Turns out that trees that fight the effects of drought rather than going with the flow may come out ahead in the immediacy but struggle in the next few years after that.

The effect is most noticeable in already arid climates. We're looking at you, Colorado Plateau and Desert Southwest:
Scientific models of the global carbon cycle –  which are important for projecting climate change – don't account for this slow-down in growth. "The models assume there is no lag, so as soon as climate is better, so is growth," says Nate McDowell, who researches the physiology of tree death at Los Alamos National Lab in New Mexico.
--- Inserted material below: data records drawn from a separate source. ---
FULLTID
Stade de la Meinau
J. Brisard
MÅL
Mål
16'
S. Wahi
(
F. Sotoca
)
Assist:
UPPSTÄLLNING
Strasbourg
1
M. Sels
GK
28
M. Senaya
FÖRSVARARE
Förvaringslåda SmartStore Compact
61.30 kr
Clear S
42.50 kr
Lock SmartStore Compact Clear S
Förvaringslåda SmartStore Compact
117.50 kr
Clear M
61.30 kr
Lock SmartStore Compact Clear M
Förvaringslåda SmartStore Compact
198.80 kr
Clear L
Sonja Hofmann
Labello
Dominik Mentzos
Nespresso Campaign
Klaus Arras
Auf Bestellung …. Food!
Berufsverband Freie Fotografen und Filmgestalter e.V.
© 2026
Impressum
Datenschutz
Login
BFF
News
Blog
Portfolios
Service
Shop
That means that models may overestimate the ability of ecosystems to store carbon – and underestimate the severity of future climate change. 
If droughts do become more frequent and severe, (forest ecologist Bill Andregg) says, as climate models predict, "this suggests that more forests are going to spend more and more of their time recovering, and become less good at taking up carbon."Anderegg estimates that in Southwestern forests, the lag could amount to a 3 percent reduction in their carbon storage over a century. That may not sound like much, but when it comes to squirreling away the emissions we stubbornly keep spewing, we need all the help we can get. 
 And, of course, we know that the Southwest is headed for a period of long-term drought, as well as global warming. Given that aspens "fight" drought a lot, by opening their stoma, and that they're less resistant to the effects of doing this than are juniper, 40 years from now, a lot of Rocky Mountain hillsides are doing to be aspen-denuded.

And, otherwise, Andregg is right. It's working at the margins, but 3 percent is 3 percent.